Составляя в 1835 году свою биографию, я делаю немало открытий; эти открытия двоякого рода: прежде всего 1) это большие части* фрески на стене, давно забытые и внезапно оживающие, и рядом с этими хорошо сохранившимися частями, как я уже много раз говорил,- большие пространства, где видны только кирпичи стены. Грунт, на котором была написана фреска, обвалился, и фреска погибла навсегда**. У сохранившихся частей фрески нет дат, и разыскивать их я должен теперь, в 1835 году. К счастью, какой-нибудь анахронизм, ошибка на один или два года имеют мало значения. Начиная с моего приезда в Париж в 1799 году все даты достоверны, так как моя жизнь связана с событиями политической жизни.
* ()
** ()
2) В 1835 году я открываю смысл и причины событий. Мой дядя (Ромен Ганьон) приезжал в Гренобль в 1795 или 1796 году, вероятно, только для того, чтобы повидать своих прежних любовниц и отдохнуть от Эшеля, где он царил, так как Эшель - это местечко, состоявшее в то время из мужиков, разбогатевших контрабандой и земледелием и где единственным удовольствием была охота. Изящество жизни, красивых, веселых женщин, легкомысленных и хорошо одетых, дядя мог найти только в Гренобле.
Я совершил поездку в Эшель; для меня это было словно пребывание на небе; все там меня восхищало. Шум Гьера, ручья, протекавшего в двухстах шагах от окон дяди, стал для меня священным звуком, сразу перенесшим меня на небо.
Здесь уже мне не хватает слов, мне нужно постараться просто скопировать целые куски, как это мне придется сделать позднее по поводу моего пребывания в Милане; где найти слова, чтобы описать полнейшее счастье, вкушаемое чувствительной душой с наслаждением и без пресыщения, счастье, доводящее до изнеможения и безумия?

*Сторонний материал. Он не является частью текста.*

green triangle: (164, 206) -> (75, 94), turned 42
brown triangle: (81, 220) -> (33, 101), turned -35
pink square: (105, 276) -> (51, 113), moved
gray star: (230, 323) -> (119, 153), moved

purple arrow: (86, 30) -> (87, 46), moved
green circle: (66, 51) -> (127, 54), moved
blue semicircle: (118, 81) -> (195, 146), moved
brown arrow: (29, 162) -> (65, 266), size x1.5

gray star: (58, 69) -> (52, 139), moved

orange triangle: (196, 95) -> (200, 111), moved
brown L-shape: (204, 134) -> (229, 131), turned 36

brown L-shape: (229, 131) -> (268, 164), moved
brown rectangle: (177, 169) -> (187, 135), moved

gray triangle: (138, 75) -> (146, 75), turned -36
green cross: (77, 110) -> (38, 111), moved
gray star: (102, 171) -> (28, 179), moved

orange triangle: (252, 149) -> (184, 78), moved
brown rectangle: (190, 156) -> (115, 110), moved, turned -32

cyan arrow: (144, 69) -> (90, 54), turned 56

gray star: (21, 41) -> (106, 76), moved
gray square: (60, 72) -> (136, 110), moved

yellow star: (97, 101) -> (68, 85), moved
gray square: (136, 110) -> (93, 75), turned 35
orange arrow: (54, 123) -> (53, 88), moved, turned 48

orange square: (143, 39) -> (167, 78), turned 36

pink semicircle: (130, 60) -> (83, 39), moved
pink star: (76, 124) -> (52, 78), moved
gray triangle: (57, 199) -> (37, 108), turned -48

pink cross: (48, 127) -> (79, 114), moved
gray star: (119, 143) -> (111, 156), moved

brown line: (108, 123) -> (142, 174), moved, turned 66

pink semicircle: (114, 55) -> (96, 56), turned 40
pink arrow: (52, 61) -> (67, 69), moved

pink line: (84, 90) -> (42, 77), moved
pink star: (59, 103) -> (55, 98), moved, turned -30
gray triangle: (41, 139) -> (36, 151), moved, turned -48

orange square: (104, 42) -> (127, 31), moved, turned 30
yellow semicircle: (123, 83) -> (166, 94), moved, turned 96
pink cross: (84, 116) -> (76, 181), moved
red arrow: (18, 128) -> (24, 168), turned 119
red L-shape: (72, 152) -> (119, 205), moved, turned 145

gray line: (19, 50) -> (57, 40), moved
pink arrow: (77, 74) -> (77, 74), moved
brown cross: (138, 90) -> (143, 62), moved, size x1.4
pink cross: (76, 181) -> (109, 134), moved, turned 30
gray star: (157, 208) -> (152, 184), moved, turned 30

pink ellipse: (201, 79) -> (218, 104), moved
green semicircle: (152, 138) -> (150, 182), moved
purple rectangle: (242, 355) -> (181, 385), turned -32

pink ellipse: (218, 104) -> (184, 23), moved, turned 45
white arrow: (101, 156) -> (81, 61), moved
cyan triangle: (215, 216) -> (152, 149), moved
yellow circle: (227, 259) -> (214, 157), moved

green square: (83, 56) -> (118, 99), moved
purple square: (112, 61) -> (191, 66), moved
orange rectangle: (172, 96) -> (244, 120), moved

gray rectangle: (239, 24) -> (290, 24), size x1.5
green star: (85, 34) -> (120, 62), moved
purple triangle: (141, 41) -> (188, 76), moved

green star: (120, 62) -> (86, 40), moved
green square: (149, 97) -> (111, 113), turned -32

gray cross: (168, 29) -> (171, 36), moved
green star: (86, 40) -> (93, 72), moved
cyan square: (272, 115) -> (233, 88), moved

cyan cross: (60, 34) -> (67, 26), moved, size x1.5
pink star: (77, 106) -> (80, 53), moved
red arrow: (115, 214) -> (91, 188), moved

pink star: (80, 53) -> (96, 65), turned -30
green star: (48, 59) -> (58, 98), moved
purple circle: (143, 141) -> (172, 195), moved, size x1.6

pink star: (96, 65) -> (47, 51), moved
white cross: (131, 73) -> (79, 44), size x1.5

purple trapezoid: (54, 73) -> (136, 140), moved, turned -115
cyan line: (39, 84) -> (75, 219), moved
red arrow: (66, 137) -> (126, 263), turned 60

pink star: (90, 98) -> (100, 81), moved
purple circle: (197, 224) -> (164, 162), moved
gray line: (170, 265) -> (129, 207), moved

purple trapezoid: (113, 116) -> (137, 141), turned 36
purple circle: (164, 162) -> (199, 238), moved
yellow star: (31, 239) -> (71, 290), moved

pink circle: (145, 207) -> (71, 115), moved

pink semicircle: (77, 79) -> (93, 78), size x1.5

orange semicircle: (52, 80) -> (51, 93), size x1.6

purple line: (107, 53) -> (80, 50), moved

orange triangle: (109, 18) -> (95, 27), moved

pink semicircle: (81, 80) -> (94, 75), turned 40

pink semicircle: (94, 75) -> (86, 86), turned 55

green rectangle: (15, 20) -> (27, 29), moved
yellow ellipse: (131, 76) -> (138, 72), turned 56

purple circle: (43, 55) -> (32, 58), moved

Может быть, мне придется отказаться от этой работы. Мне кажется, я не смогу описать это восхитительное, чистое, свежее, божественное счастье иначе, как перечислив горести и печали, полным отсутствием которых оно является. А это жалкий способ изображать счастье.
После семичасовой езды в легком кабриолете через Вореп, Пласет и Сен-Лоран-дю-Пон я добрался до Гьера, отделявшего в то время Францию от Савойи*. Значит, тогда Савойя не была еще завоевана генералом Монтескью, плюмаж которого я помню до сих пор; она была, кажется, оккупирована около 1792 года. Мое божественное пребывание в Эшеле относится, таким образом, к 1790 или 1791 году. Мне было семь пли восемь лет.
* ()
Это было внезапное, полное, совершенное счастье, возникшее и продолжавшееся благодаря перемене декораций. За время занимательного семичасового переезда навсегда исчезли Серафи, отец, латинская грамматика, учитель латыни, унылый дом Ганьонов в Гренобле и еще более унылый дом на улице Старых иезуитов.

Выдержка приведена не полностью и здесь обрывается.